Every day, I would return from school, interested to explain what I learned that day and more interested to learn how and what my parents did for a living. My mother’s occupation dominated dinner conversation on the weekdays. Together, we would plan the children’s menu and shop for the prerequisite groceries. Back then, as was the custom, we could prep the food for the next day at our dinner table and bring it to school in the morning. Here I could listen to every adage my parents could muster. They explained the principles of saving, the insidious nature of politics, and the euphoria of good health. I explained how much I adored reading and detested algebra. My mother prodded me for information on boyfriends. My father disdained such talk. And as such, we always returned to discussions on sage advice reminiscent of Poor Richard’s Almanac. Such was safe as well as wise.
My father needed both my mother’s and my assistance on the weekends at the retreat. Saturdays and Sundays meant more people which meant more income as well as tips. It was during this time I would greet the guests, attend to their needs, and listen to their stories. My father wanted me to concentrate on the former; however, my mother encouraged the latter. Each new guest brought a series of explorations and investigations to my attention.
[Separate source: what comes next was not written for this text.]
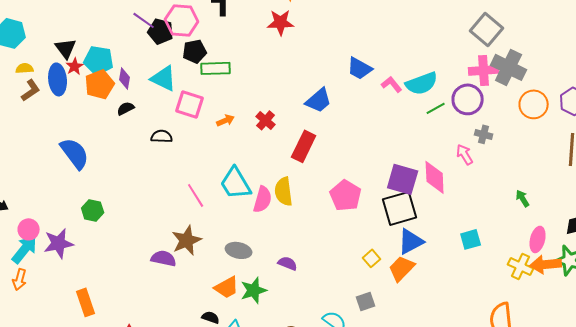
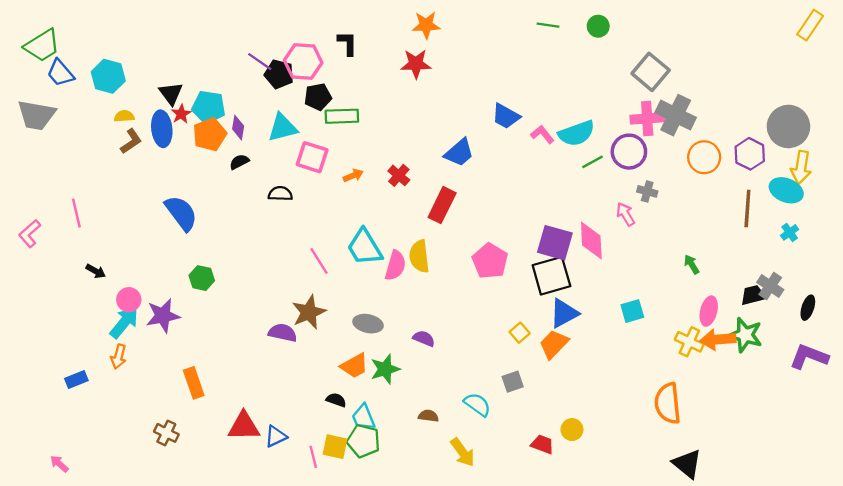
cyan triangle: (164, 78) -> (283, 128), turned -40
Listening to so many raconteurs only increased my fascination to expand my horizons by seeing the world and begin my own collection of adventures. During my high school years I wanted to be an architect, then an opera singer, then a soldier, then something new. Each tale had a great influence upon my thinking. By the time I began my senior year of high school, the old people at the retreat yearned with great anticipation for my arrival to hear their stories of guidance. I began to refer to these twelve as my Ministers. Every step I took at the retreat came with the wisdom of people who learned each lesson they knew the hard way. Mrs. Coswell was a WWII WAC (Women’s Auxiliary Corp) member. She was at the places, at the times, I could only read about in history books. As such, she was an avid supporter of peace through strength. Every encounter with her always ended with her mumbling “never again”. Senora Collar retired from a national bank. Her mind was as piercing as her eyes. She worked through periods of hyperinflation and recession. She found great delight in reminding me (over and over again) that any fool can manage a country’s finances in times of prosperity. Only a well-trained fiscal disciplinarian could “tweak” monetary policy in a laissez-faire manner. Any other sudden shock always results in disaster. Mr. Smith encouraged me to study foreign languages and not disclose to anyone I ever did. His reasoning was twofold. If I spoke Farsi and no one knew I spoke Farsi then people would say, in Farsi, what they really meant and assume I required the services of a native speaker who would tone-down the harshness of the rhetoric and dissolve the meaning. The second was far more secretive. In diplomatic circles, one simply does not “lay their cards on the table”. Studying foreign languages forces one to listen more and speak less. With a raised finger brushing his nose, Mr. Smith (if that really was his name) concluded his daily lesson for me. My father always thought Mr. Smith was a retired spy. I think he was correct.
September turned to October and my parents introduced me to Mr. and Mrs. Rossi. I spent the day fishing bayside with them learning patience. I knew that neither one of them would catch a single fish, but they persevered none-the-less. A curious seagull remained vigilant on a nearby fence post should serendipity surface. Hours passed and I wondered why my parents did not call my name for a new series of more profitable errands. By the time my family would normally call it a day, the sole fishing line the Rossis attended snapped. One seagull quickly became dozens then scores. Mrs. Rossi had little trouble bringing the fish out of the water. She did experience little success removing the fish from the line. The opportunistic seagulls swarmed over the loosely guarded treasure and scavenged the flesh bare. This brazen act did not go unnoticed by me. Mr. Rossi did provide a verbal component, in his thick Italian accent, that some work to attain but do not work to retain. I knew this best as finders keepers, losers weepers. The seagulls did not even have the courtesy to leave with gratitude; only squawking, but no gratitude.
By Thanksgiving, I was on a first name basis with most of my Ministers. Miss Prudo never married and never stopped lamenting about the opportunities she squandered. Father O’Malley rarely spoke, and when he did, it was always in parables. I spent my November break buried in the Bible just to conduct a proper and intelligent conversation with him. The Atoejigu twins were Ethiopian, identical, and far more robust than their 70+ years belied. Their “pearls of wisdom” came between the sprints up and down NE 27th Street. Usually in small doses and easy to digest, what each spoke (for they often finished each other’s sentences) was profound. I remember hearing, “a belt fastened while running will come undone while running” and “a cat may go to a monastery, but she still remains a cat”.
It was nearing Christmas and my father asked if I could work at the retreat for just one weekend, attending to one of the returning guests I had previously seen but not spoken to. Her name was Martina. No surname, just Martina. Having nothing but the best of times at the retreat, I accepted the offer without hesitation. In hindsight, I should have paid a bit more attention to the trepidation on my father’s face and the equanimity on my mother’s.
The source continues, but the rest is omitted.